Baru 12 Daerah di Jabar Punya Satgas MBG, Pemprov Target Rampung Pekan Ini
Pemprov Jabar mendorong seluruh pemerintahan kabupaten/kota segera membentuk Satuan Tugas (Satgas) Percepatan Penyelenggaraan program makanan bergizi gratis (MBG), untuk memastikan pelaksanaan program berjalan efektif dan tepat sasaran.
Berita Terkini, Eksklusif di Channel WhatsApp Inilahkoran.id
INILAHKORAN, Bandung - Pemprov Jabar mendorong seluruh pemerintahan kabupaten/kota segera membentuk Satuan Tugas (Satgas) Percepatan Penyelenggaraan program makanan bergizi gratis (MBG), untuk memastikan pelaksanaan program berjalan efektif dan tepat sasaran.
Sekda Jabar Herman Suryatman mengungkapkan, hingga saat ini dari 27 kabupaten/kota se-Jabar baru 12 daerah yang telah memiliki Satgas MBG.

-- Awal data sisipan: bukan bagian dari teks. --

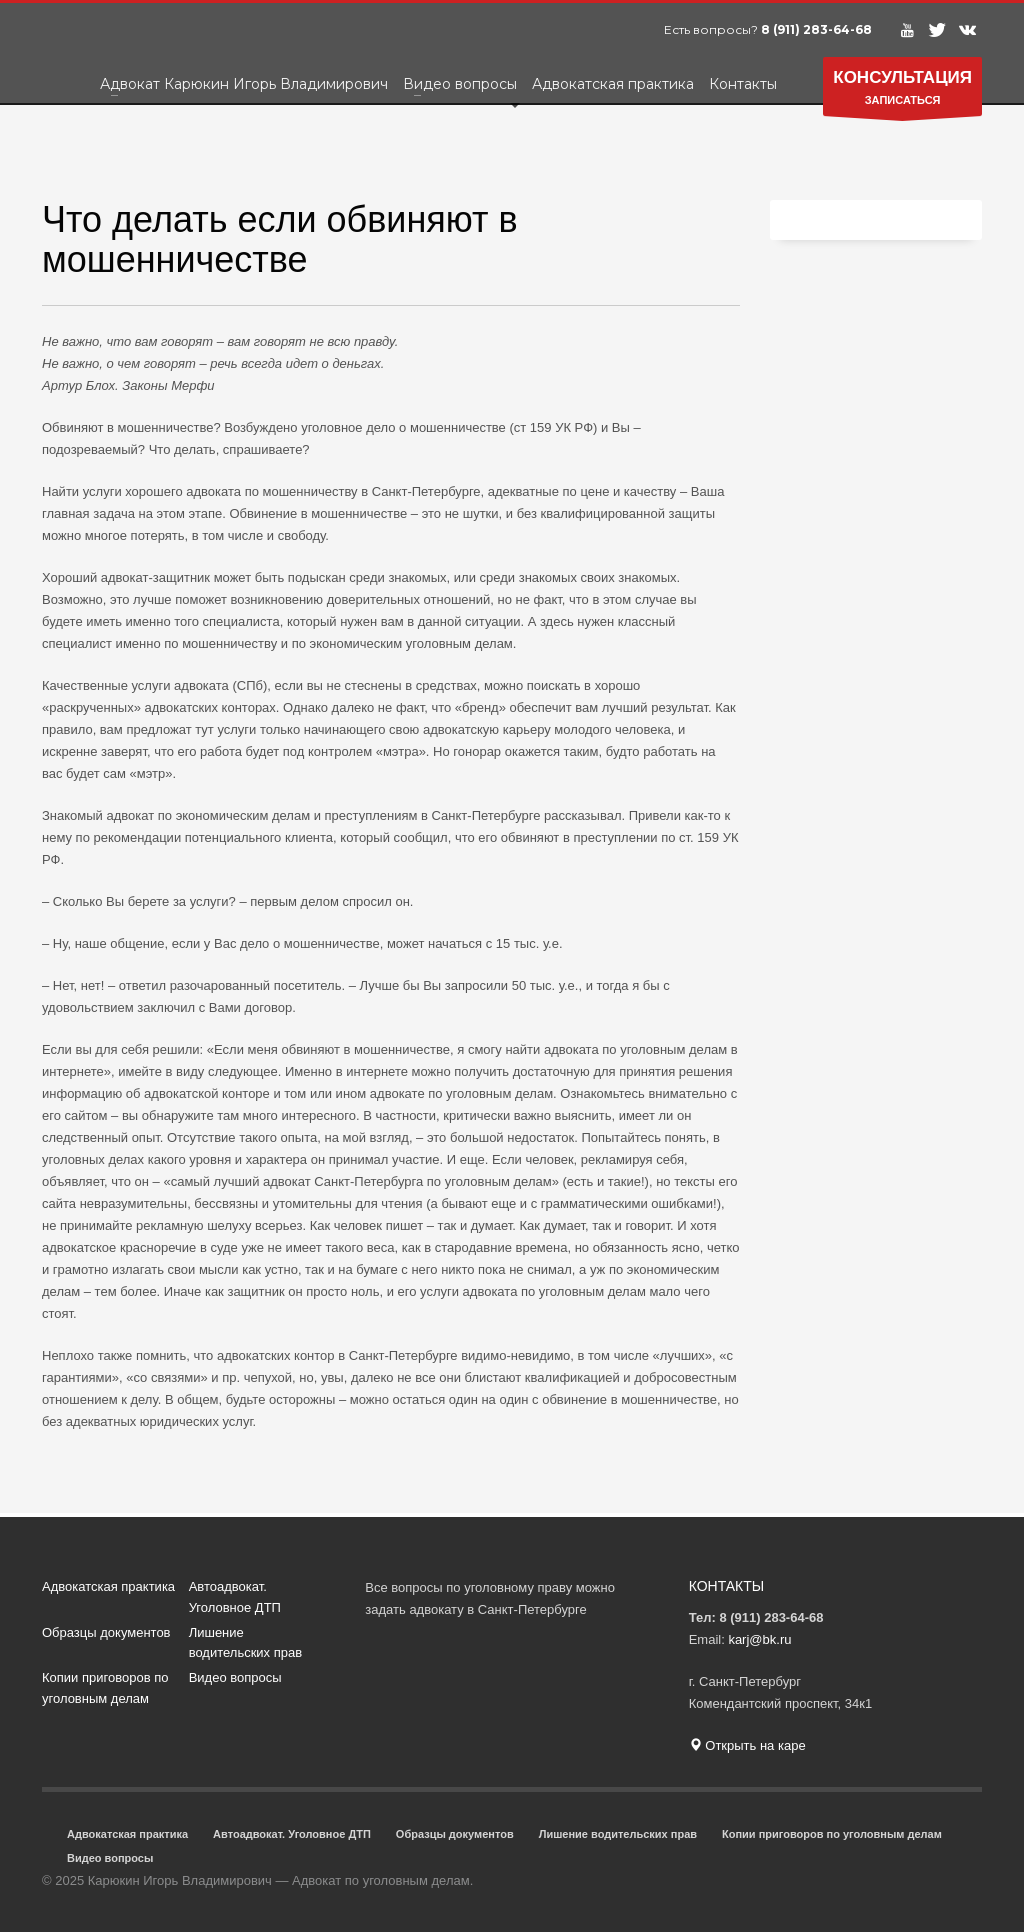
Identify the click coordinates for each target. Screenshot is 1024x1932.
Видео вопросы (235, 1677)
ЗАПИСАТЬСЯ (902, 91)
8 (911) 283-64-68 (816, 29)
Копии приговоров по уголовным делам (105, 1688)
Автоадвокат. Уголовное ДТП (235, 1597)
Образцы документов (106, 1632)
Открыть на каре (747, 1745)
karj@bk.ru (759, 1639)
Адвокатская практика (108, 1586)
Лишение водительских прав (245, 1643)
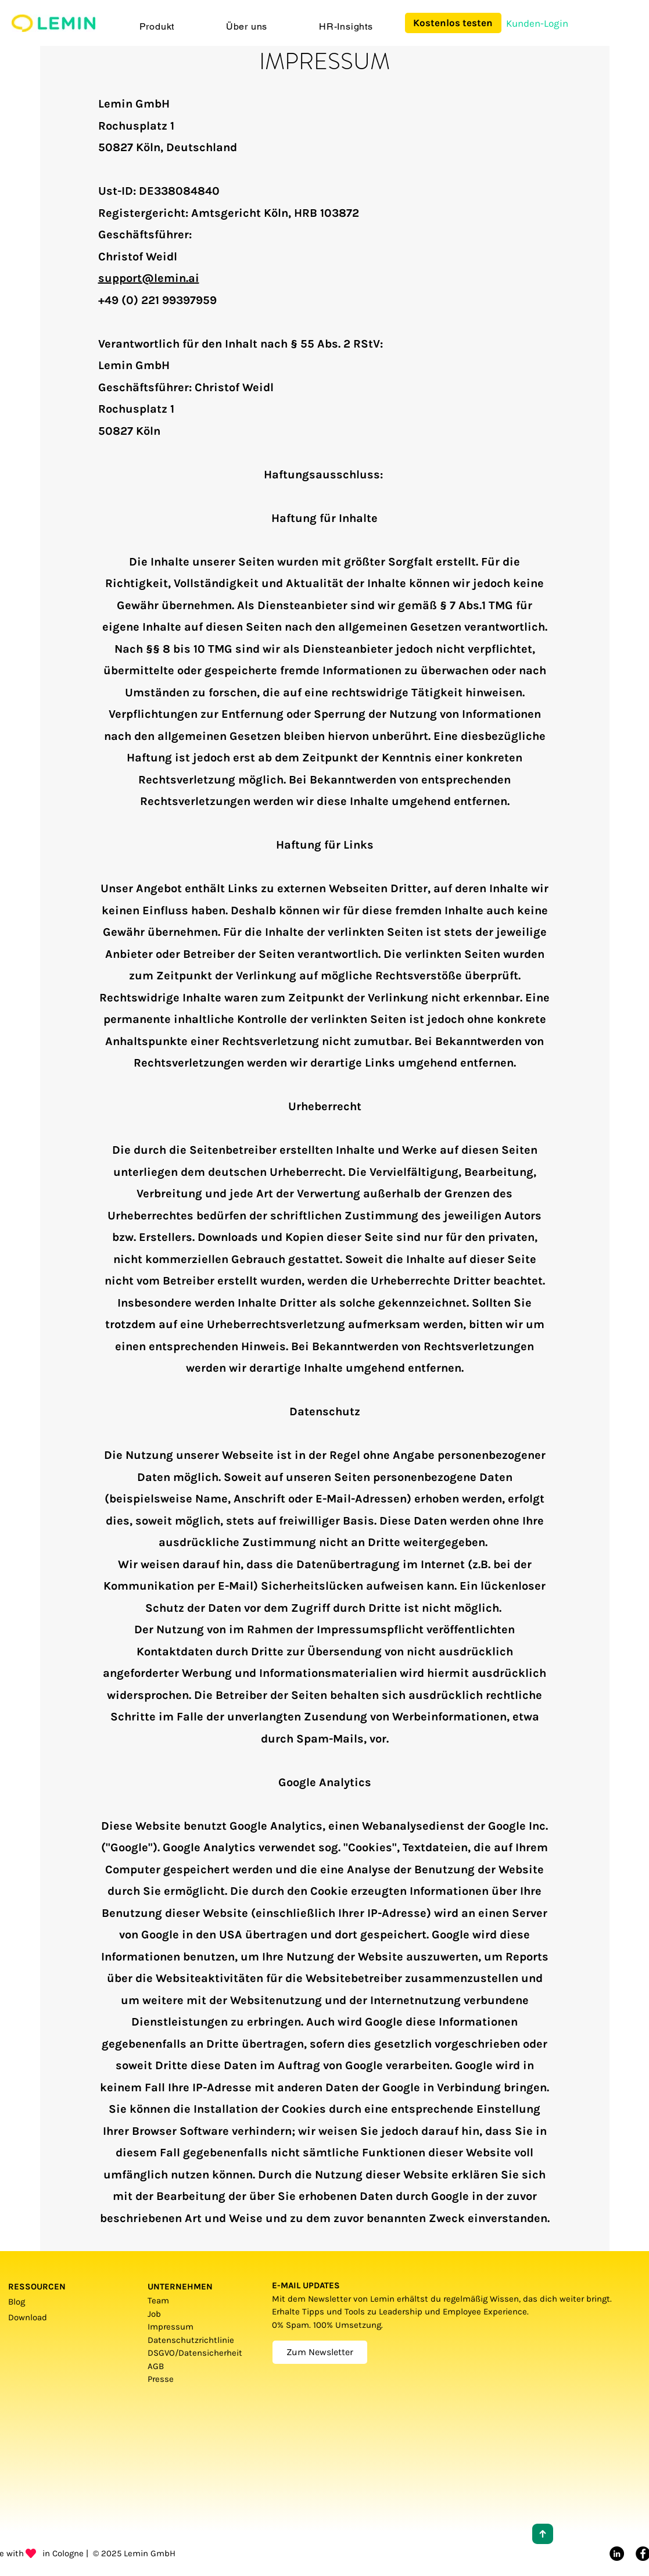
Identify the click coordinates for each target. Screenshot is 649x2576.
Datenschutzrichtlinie (191, 2340)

“Saya umumkan, provinsi sudah ya dibentuk Satgas, kemudian yang sudah Pangandaran, Banjar, Purwakarta, Kabupaten Bandung, Kota Bogor, Kabupaten Tasikmalaya, Kota Depok, Kabupaten Sukabumi, Kota Bekasi, Kota Cimahi, Kabupaten Kuningan, dan Kabupaten Sumedang. Sisanya belum,” ujar Herman dikutip Jumat 10 Oktober 2025.

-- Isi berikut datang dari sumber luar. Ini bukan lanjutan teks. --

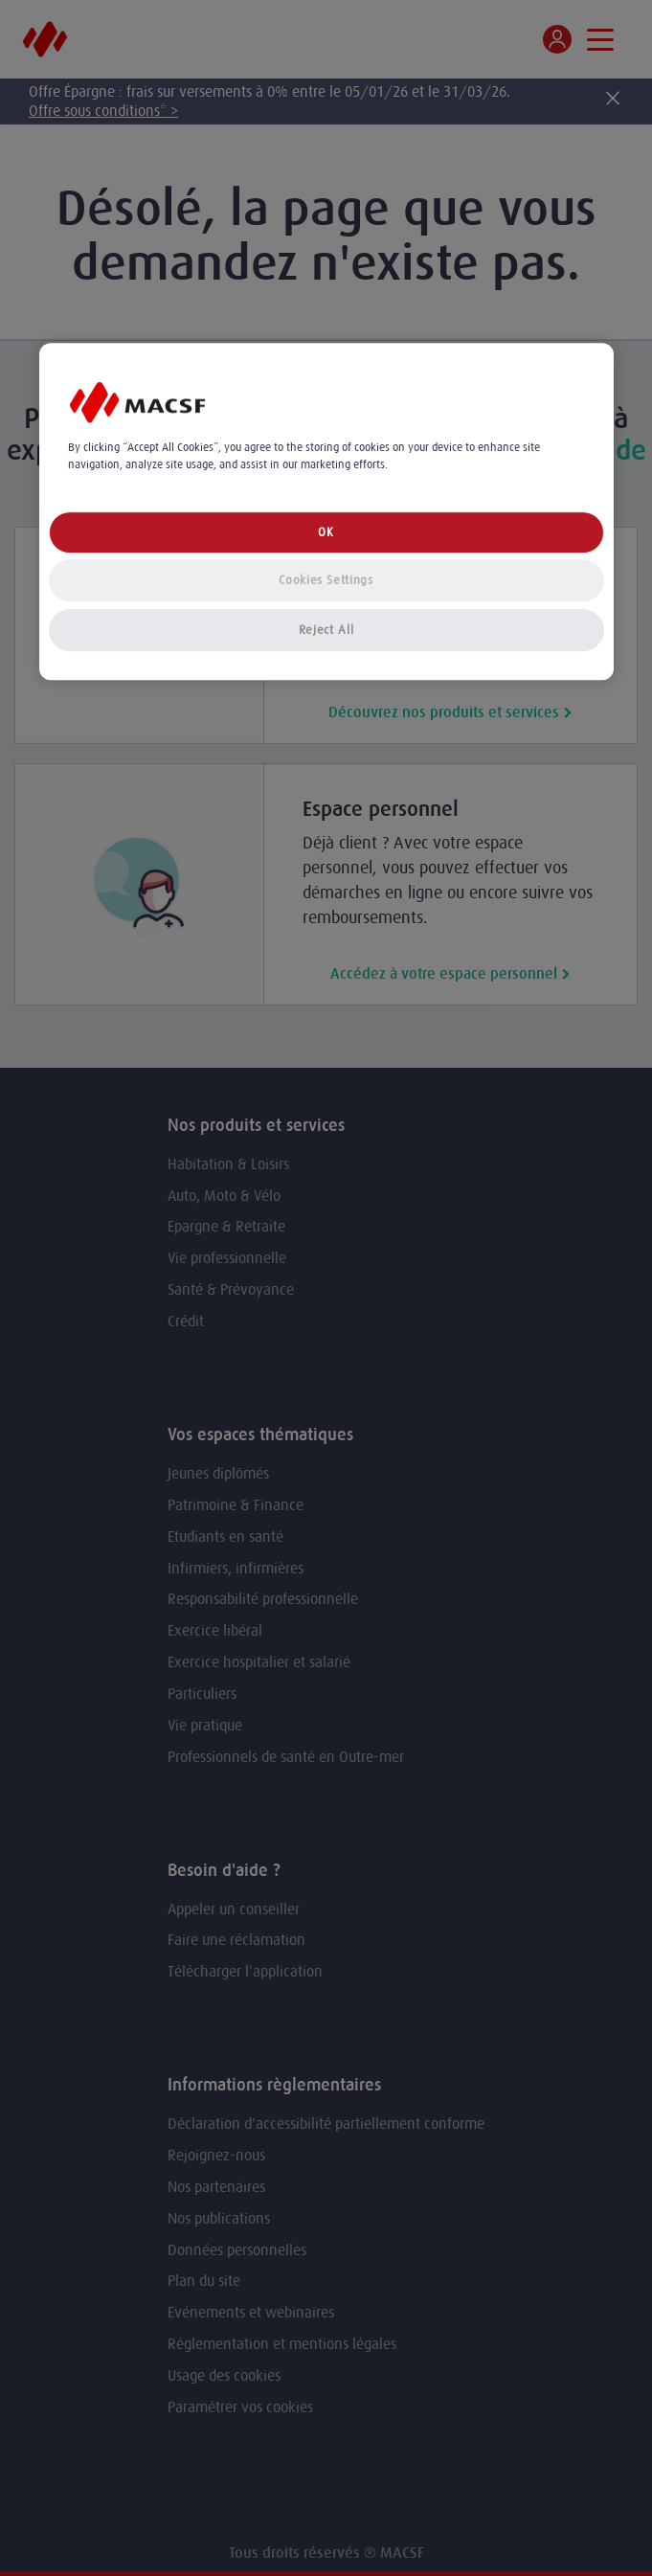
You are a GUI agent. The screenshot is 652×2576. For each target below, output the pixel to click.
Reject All (326, 629)
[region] (326, 512)
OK (325, 532)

Menurut Herman, Satgas MBG memiliki peran strategis dalam mengawal agar seluruh Satuan Pelayanan Pemenuhan Gizi (SPPG) di setiap daerah memenuhi Sertifikat Laik Higiene Sanitasi (SLHS) sebagai standar penyediaan makanan sehat dan aman.
“Kan ada beberapa masukan dari Pak Gubernur antara lain perlunya kanal pengaduan, sehingga penerima manfaat bisa langsung mengadu kalau ada kendala, ada persoalan,” katanya.
Ia menegaskan, pembentukan Satgas harus segera dilakukan agar pengawasan di lapangan lebih terstruktur dan pelaksanaan MBG dapat berjalan tanpa hambatan.
“Dari 27 kabupaten/kota baru 12 yang sudah membuat Satgas. Kami targetkan ya dalam satu minggu ke depan semua kabupaten kota sisanya harus punya Satgas,” ucapnya.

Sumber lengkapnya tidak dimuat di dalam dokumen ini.